Things are falling into place for trainers Peter and Paul Snowden as they begin what could be a record-breaking winter carnival with Russian Revolution and Redzel in the Group One Doomben 10,000 on Saturday.
The father and son training partnership has swept all before them since starting out in 2014 and with their biggest Brisbane win sp far the Group One 2015 BTC Cup with Hot Snitzel.
Their first wish was granted with Russian Revolution and Redzel who drew perfectly in barriers five and three for the Doomben 10,000 (1200m).
“We were hoping for good barriers for them both and that is what we got,” Paul Snowden said.
Russian Revolution beat Redzel by a short neck to win the Group One Galaxy two runs back and is the 10,000 favourite but Snowden believes Redzel has a real chance.
A last-start Randwick winner, Redzel was also nominated for the Goodwood in Adelaide on Saturday week, but travelled to Brisbane with Russian Revolution.
“There was nothing between them in the Galaxy and I think that is good form,” Snowden said.
Russian Revolution trialled impressively at Randwick on April 28 winning his heat in the best effort of the morning.
But Snowden said Redzel’s close second to stablemate Wild ‘N’ Famous at the same set of trials was also good work.
The Snowdens could have as many as 17 horses stabled at Eagle Farm during the winter.

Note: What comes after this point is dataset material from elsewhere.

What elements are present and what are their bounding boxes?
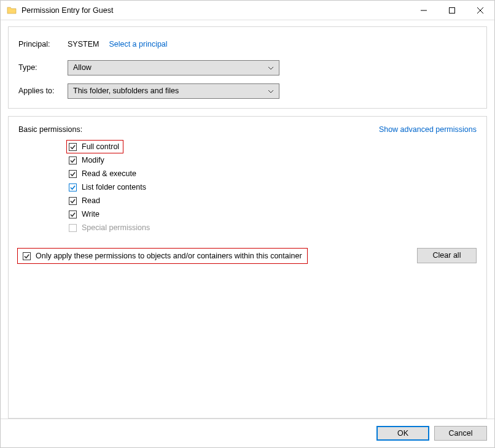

It would be the biggest team from a southern trainer since the 1960s and 70s when the late TJ Smith would bring up to 20 horses for the carnival.
“I think we have ten at Scone this weekend and seven of them are going north,” Snowden said.
“There are four up there already and we have some others to straggle their way north,” he said.
The Snowdens had their first winner of the Brisbane carnival when Taking Aim won the Group Three Ken Russell Stakes last Saturday.
“It was a good way to start and lets hope it continues,” Snowden said.
Peter Snowden won the 10,000 with Beaded (2011)and Epaulette (2013) when he was head trainer for Sheikh Mohammed’s Darley operation and the race was over 1350 metres.